- _THE TASK_: Nothing but the lines below from the one with "(STF, 2ª Turma, RE" through the one with "Un véhicule équipé – AFIBUS –" should be output, each exactly as given, and no pictures.

- _DATA EXCERPTS_:
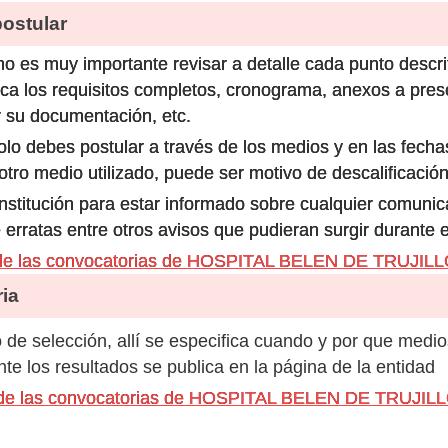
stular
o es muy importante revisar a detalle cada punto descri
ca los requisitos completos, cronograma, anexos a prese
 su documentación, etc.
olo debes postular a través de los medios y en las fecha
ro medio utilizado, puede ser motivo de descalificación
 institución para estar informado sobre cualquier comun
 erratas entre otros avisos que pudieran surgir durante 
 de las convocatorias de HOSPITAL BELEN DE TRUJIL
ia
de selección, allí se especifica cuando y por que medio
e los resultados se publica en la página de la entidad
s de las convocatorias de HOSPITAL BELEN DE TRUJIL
* * *
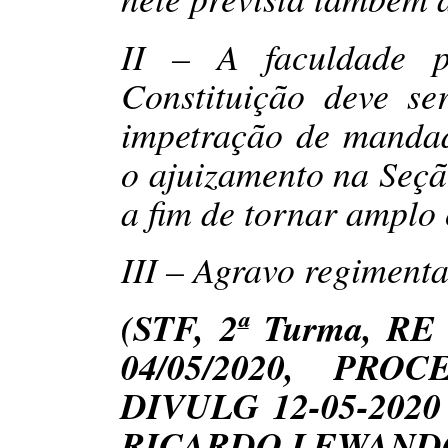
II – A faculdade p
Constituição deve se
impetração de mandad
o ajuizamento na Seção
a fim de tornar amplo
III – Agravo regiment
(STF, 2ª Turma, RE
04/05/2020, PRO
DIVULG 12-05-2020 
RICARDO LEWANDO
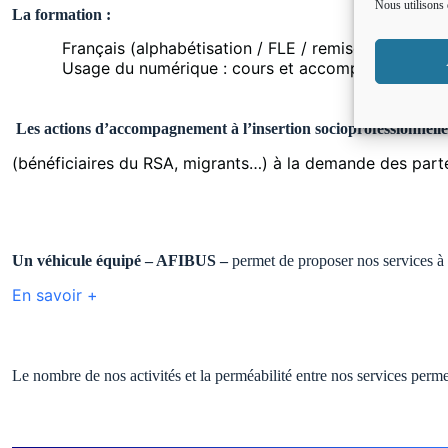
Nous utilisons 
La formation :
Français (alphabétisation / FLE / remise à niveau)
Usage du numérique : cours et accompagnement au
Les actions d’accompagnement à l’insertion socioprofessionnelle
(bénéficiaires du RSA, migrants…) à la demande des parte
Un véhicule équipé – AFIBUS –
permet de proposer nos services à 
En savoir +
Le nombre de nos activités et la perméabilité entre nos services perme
==
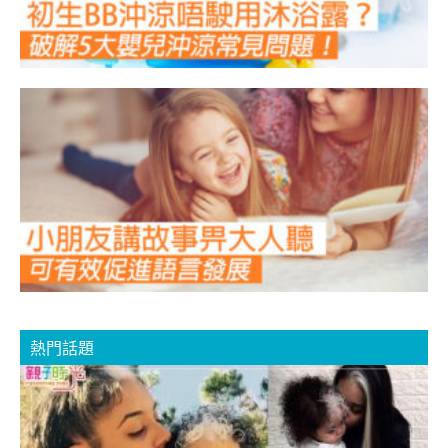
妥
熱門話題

- _SOLUTION TO THE PROBLEM_:
(STF, 2ª Turma, RE
04/05/2020, PRO
DIVULG 12-05-2020 
RICARDO LEWANDO
Nous utilisons 
La formation :
Français (alphabétisation / FLE / remise à niveau)
Usage du numérique : cours et accompagnement au
Les actions d’accompagnement à l’insertion socioprofessionnelle
(bénéficiaires du RSA, migrants…) à la demande des parte
Un véhicule équipé – AFIBUS –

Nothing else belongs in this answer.